14th February, 2010
Question
My husband and I have been married for 17 years and have two boys and a girl. I work full-time in a job that pays really well and at which I am very good. He is home full-time, which definitely makes it much easier for me to do my job, and I appreciate him being there to do the drop-offs and pick-ups and homework, and all that invisible work that I know is so demanding, and sometimes difficult. My husband was self-employed earlier in our marriage, but it proved to be a dead-end. Given the pressures of my job, we both agreed that he would be the stay-at-home parent. I really appreciate what he has done to support my work over the years.
That said, I feel he's quite half-hearted about his role as full-time father. Perhaps he never saw himself as a stay-at-home parent, perhaps it did happen more by default than by design, but it adds huge stress to my life. For example, he sometimes doesn't cook dinner in the evenings, so that when I get home I never know if the shopping has been done, or if there'll be a meal on the table, for any of us. My daughter's having difficulties in school, which the teachers say is due to her regular failure to do homework. And my husband allows the kids to eat a lot of rubbish, despite the fact that the two boys and putting on weight. I often come home and he's watching TV while the kids are just hanging out, unsupervised. When I raise any of these issues with my husband, he accuses me of being bossy and unfair.
I guess the thing is that, despite my very busy job, I have to pick up a lot of the family-related slack. Of course I want to be there for my children, but it's always me who buys the birthday presents, checks that they're OK when something comes up to make them unhappy. I'm the one who meets the teachers, does the laundry, reads the bedtime stories, shops for nutritious meals, makes sure hair and teeth are brushed. I feel I'm being exploited.
Maybe my husband is right and I am being unfair. But I want a happy home life for my kids and there are things that I think they are missing because my husband doesn't play the role that I guess I think I would play if I could be with them. I don't have a choice. I have to work. We have a big mortgage and lots of expenses and can't even save much, despite my large salary. Switching to part-time work would probably help, but it's not an option.

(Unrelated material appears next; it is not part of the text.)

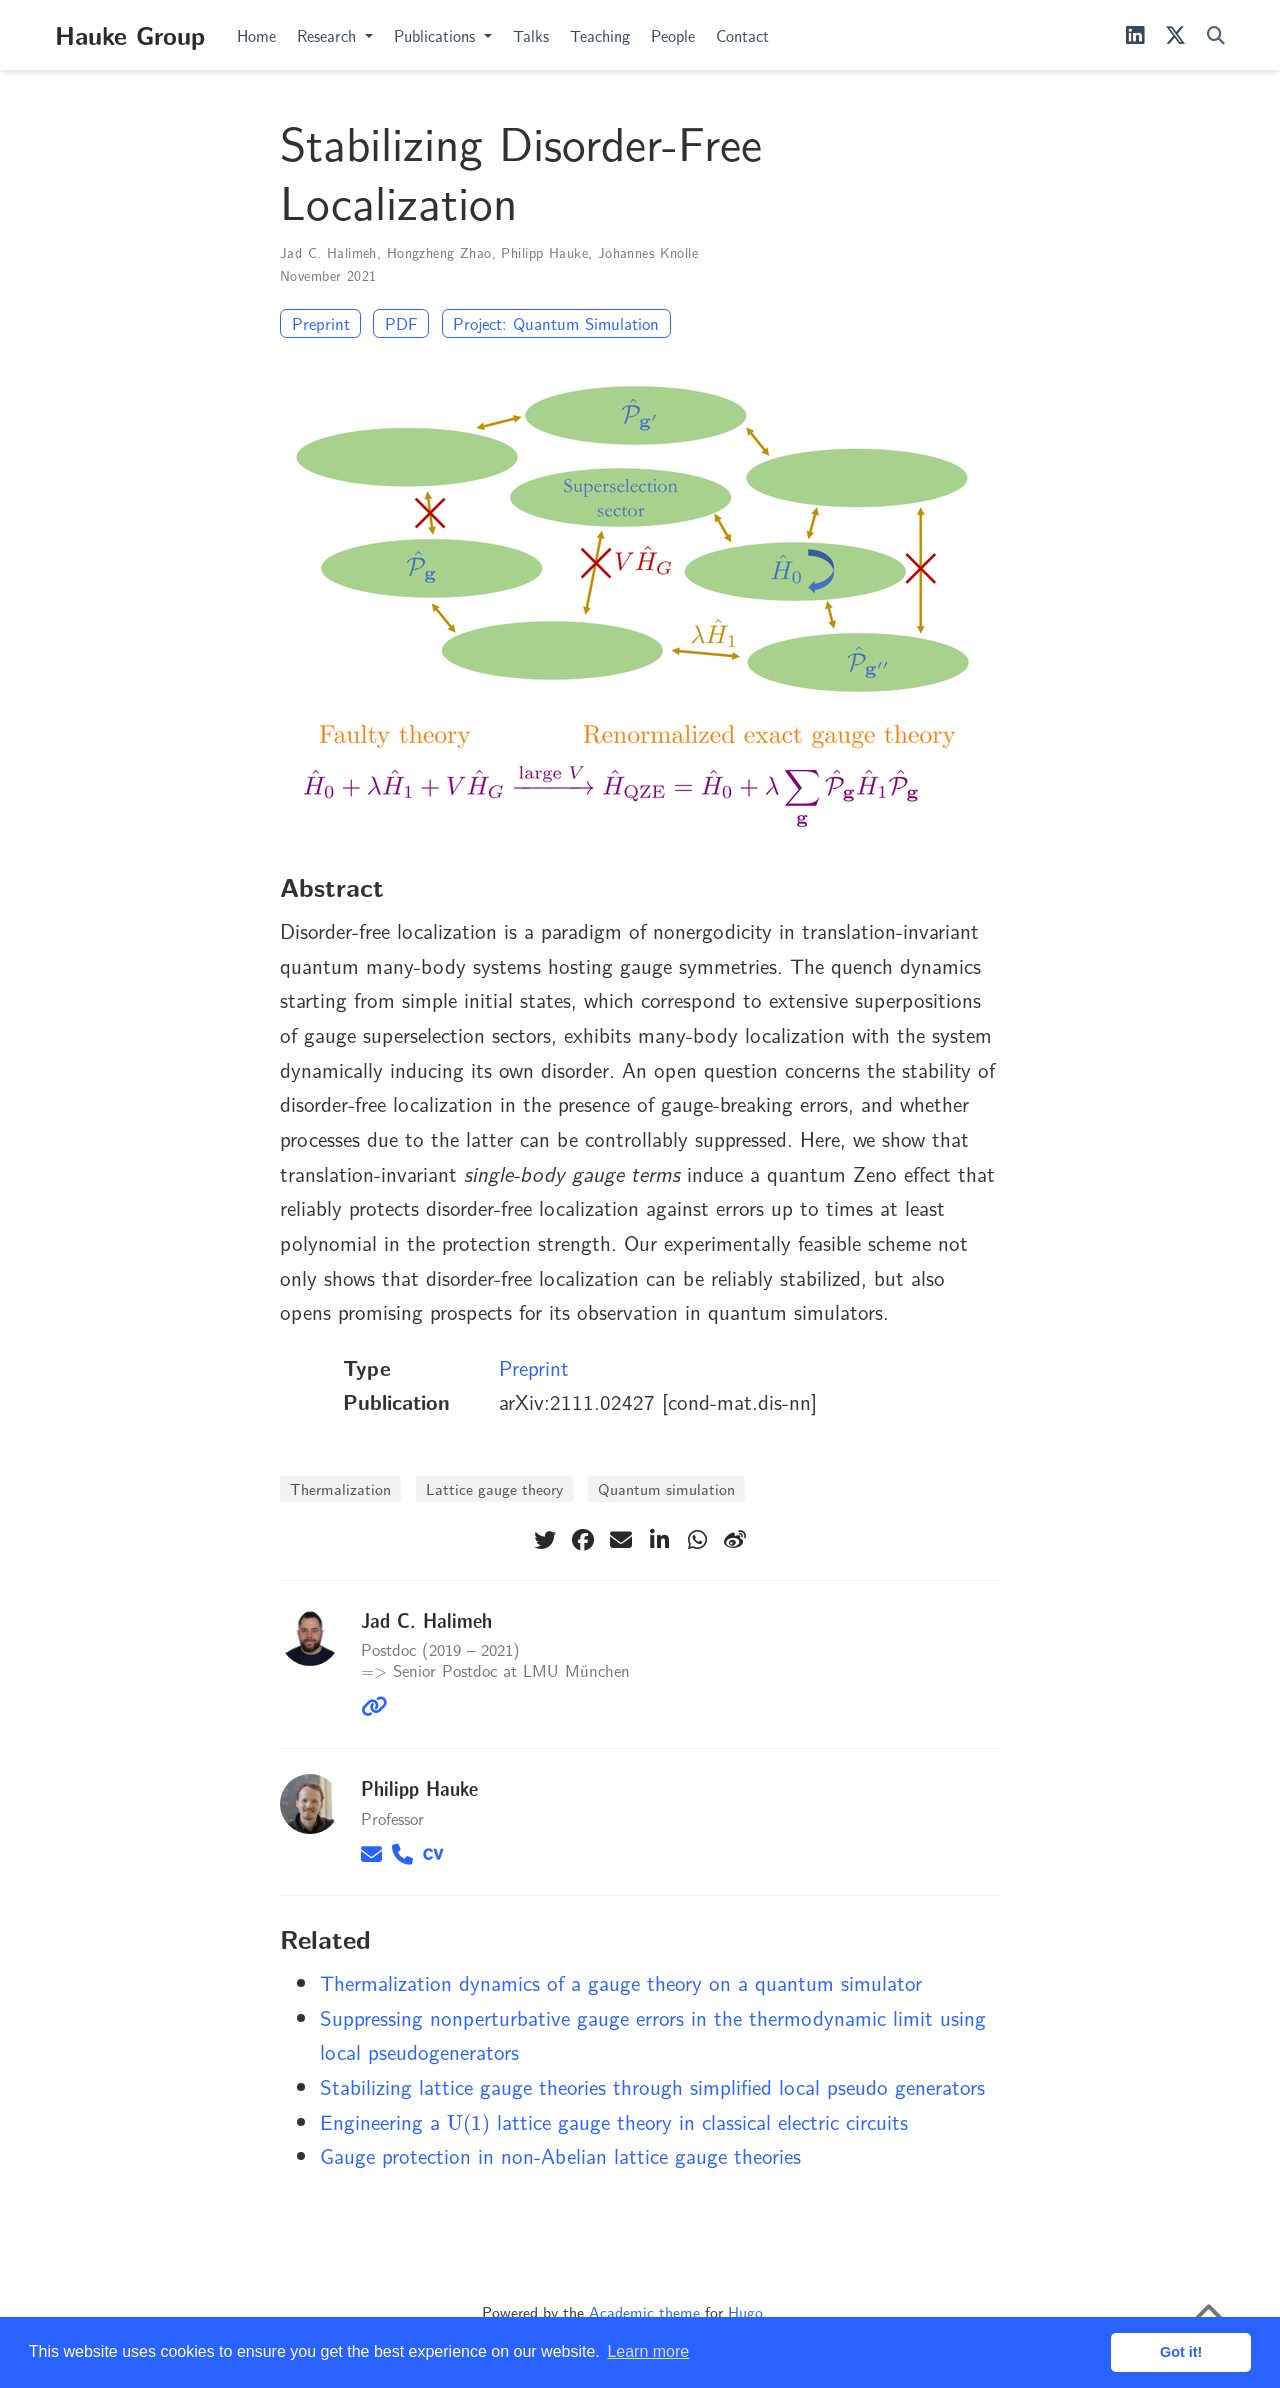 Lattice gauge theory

I often feel trapped and angry, and wish so much that I could make things better for me and my children. But I'm doing as much as I can and I feel my husband could do more. Maybe he feels trapped too. I recognise that. But I also envy him his life-style. He often goes away for weekends with his friends. He has his mornings to himself for his wide range of hobbies. And he doesn't feel the anxiety and stress of professional life like I do. The situation is becoming increasingly unhappy and I don't know how to change things.
Answer
Psychology is sometimes a terrible thing, distracting us from practical solutions. Maybe your husband is half-hearted about landing the job of home-maker. Maybe he did slide into it because of a failed career. My guess is that that's what happens in most cases. And maybe he does feel somewhat resentful and trapped. I don't think many men grow up with the dream of keeping house. It's also decidedly beside the point.
Why have you no hired help? With three children and one partner working long arduous hours, why on earth isn't someone in doing basic housework and the laundry? Why this conservative 'do it yourself' approach to domesticity? Why not pay someone decent money to make your lives easier? And don't say you can't afford it. It's a question of prioritising real quality of life.

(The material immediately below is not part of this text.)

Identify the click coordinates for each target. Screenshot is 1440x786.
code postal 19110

With that sorted, you need to sit down and agree a serious division of labour. My guess is that you and your husband never worked out what his part of the bargain actually entails - too much sensitivity around the issue of kept men and working women and all that ego stuff. So you smoulder with anger instead. Not good. With basic housework and laundry sorted, it would seem self-evident that a home-maker has dinner on the table. That doesn't mean always cooking. It does mean taking responsibility for the weekly Chinese take-away, or for booking a table at the local pizzeria. And why wouldn't he do the shopping on his way to the golf course?
You also have to talk about standards, since you clearly differ. This can be tricky, so tread carefully. If the children eat nutritious meals most days, the odd bit of rubbish shouldn't send you into the stratosphere in rage. It won't, either, if you feel the basics are in place, and you're not full of resentment. The same applies to children's homework. It could be nice for you to supervise your daughter, since you're now free of the laundry and shopping. You get the picture.
Finally, take responsibility for your own pleasures in life. So your husband goes away with his friends some weekends. Fine. Why don't you do the same, if that is what you want? I won't go on here. You know the score. If you're the breadwinner, you can't resent it. Just as we won't allow your husband resent his home-making role. The task is to make it work, for everybody. Get cracking.